Nunca pensei que fosse sentir tanto a falta de alguém. Não que eu nunca tivesse sentido o que era perder uma pessoa mas perder uma pessoa estando ela viva, era uma situação inteiramente nova para mim.
Aquele ano foi difícil, a guerra foi difícil mas os primeiros anos do pós-guerra eu diria que foram sem sombra de dúvida os mais horrendos. Porque todos tivemos que lidar com os nossos fantasmas. Não que isso seja mau, porque não é. É só que, lidar com eles, com os nossos fantasmas era como lidar com as vozes que só nós ouvíamos.
Tal como essas vozes podem dar-te esperança e fazer-te ver que a morte é só uma etapa da nossa vida, elas também podem levar-te numa espiral de desespero e tristeza. E nessas alturas torna-se difícil ver a luz ao fundo do túnel. Nesses anos, todos tivemos que lidar com os nossos demónios Harry, não havia nada sobre isso escrito em livros, ninguém nos tinha tentado ensinar a lidar com eles. E de certa forma, eu entendo porquê. Há batalhas que só nós mesmos podemos travar. Não há conhecimento que nos valha nessas alturas. Essas batalhas exigem o máximo de nós, consomem-nos e devoram-nos a alma. E não há mal nisso. Ás vezes é preciso cair, sofrer, morrer para depois poder ultrapassar os obstáculos.
Só que, vê bem, ainda que ninguém possa travar essas batalhas, além de nós próprios, o segredo para as vencer reside numa série de coisas para as quais é necessário saber que não estamos sós. É essa a principal dificuldade da luta. Entender que precisamos de alguém, e descobrir quem é esse alguém, exige certa dose de valentia.

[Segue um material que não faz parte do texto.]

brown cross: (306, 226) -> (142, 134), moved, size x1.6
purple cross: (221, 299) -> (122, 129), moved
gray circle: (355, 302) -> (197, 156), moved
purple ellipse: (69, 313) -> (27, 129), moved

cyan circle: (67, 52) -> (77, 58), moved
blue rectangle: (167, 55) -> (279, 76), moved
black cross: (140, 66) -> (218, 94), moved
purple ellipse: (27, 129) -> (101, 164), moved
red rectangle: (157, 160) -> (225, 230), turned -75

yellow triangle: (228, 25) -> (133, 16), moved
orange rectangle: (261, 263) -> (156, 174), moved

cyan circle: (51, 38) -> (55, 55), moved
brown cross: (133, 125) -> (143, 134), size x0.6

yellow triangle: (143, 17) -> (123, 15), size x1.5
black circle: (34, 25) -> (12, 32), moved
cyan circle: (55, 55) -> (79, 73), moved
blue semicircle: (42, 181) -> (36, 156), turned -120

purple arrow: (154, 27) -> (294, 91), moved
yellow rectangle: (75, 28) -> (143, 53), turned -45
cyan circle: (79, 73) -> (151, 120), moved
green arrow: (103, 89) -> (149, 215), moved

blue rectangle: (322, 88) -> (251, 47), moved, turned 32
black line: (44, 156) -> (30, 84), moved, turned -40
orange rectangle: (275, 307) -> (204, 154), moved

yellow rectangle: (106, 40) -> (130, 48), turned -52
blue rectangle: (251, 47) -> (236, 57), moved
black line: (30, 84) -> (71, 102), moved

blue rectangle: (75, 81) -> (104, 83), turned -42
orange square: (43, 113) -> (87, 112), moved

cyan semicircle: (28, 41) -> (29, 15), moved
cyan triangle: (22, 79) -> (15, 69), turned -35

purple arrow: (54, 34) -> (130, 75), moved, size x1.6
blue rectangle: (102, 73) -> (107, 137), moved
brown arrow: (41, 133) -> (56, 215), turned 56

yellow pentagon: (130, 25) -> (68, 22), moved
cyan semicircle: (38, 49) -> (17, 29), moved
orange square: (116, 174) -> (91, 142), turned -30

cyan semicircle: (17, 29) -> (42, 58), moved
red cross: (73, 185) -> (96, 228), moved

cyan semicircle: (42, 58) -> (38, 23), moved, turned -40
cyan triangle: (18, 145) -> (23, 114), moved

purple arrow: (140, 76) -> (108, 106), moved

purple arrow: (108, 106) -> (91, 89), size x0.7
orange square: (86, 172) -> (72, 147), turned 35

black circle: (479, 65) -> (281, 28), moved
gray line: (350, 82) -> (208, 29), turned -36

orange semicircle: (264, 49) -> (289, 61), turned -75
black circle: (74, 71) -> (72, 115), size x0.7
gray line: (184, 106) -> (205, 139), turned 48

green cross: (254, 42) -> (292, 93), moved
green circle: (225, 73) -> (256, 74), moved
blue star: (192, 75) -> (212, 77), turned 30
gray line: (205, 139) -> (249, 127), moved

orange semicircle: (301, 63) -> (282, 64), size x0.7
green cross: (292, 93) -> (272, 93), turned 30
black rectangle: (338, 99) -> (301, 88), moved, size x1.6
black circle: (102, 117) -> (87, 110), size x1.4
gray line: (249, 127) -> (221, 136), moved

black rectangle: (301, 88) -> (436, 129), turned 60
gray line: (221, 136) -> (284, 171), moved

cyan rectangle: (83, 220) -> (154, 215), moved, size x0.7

Demorei muito tempo até compreender tudo isto, não julgues que foi fácil, não julgues que não quis desistir muitas vezes no processo. Pensei em quem poderia ser a pessoa que me poderia ajudar a travar as minhas batalhas. Não era nem o meu pai, que coitado estava submerso na sua própria tristeza, nem a minha mãe, de quem não me lembro bem mas que me deixou marcada eternamente. Aquele tipo de amor não era a solução para os meus problemas. Pensei nos nossos amigos mas nenhum deles me poderia ajudar, julgo que eles estavam mais perdidos do que eu.
Depois de muito pensar, e de muito sentir, tive uma epifania. De todas as pessoas que eu conhecera, a pessoa que me tinha transmitido coragem, força, que me fazia ver a tal luz ao fundo do túnel, eras tu. E foi então que eu senti a dor da perda, mais uma vez, Harry. Porque te julguei perdido para mim, para nós. Durante muito tempo, fiz esse luto. Porque também é preciso fazer um luto por quem se perde, estando essa pessoa viva. Talvez seja ainda mais necessário do que fazer o luto por um morto. Um par de anos se passou, até que eu te reencontrei, perdido, afogado na tua tristeza, no teu vazio, sem conseguires encarar os teus próprios demónios. Aos poucos, fui tentando ajudar-te, com delicadeza, com ternura. E aos poucos, fui vendo o brilho retornar ao teu olhar. Aos poucos vi-te ser capaz de derrotar os teus piores inimigos.
Com que alegria, com que estranha alegria senti que tinha cumprido a minha missão. Só quando olhei nos teus olhos, outra vez, pude compreender que tu tinhas entendido há tanto tempo quanto eu, a verdade sobre as batalhas. Quando vieste até mim e os teus lábios disseram aquilo que tinhas compreendido, o meu coração flutuou. Não havia mais fantasmas, nem demónios. Havia uma história, a nossa história para ser escrita. Há coisas mais poderosas que feitiços, maldições ou encantamentos. Coisas que muitos bruxos nunca compreenderão verdadeiramente porque não sentem, com o coração. Com que estranha alegria, eu entendi que o segredo para derrotar a escuridão, era o amor.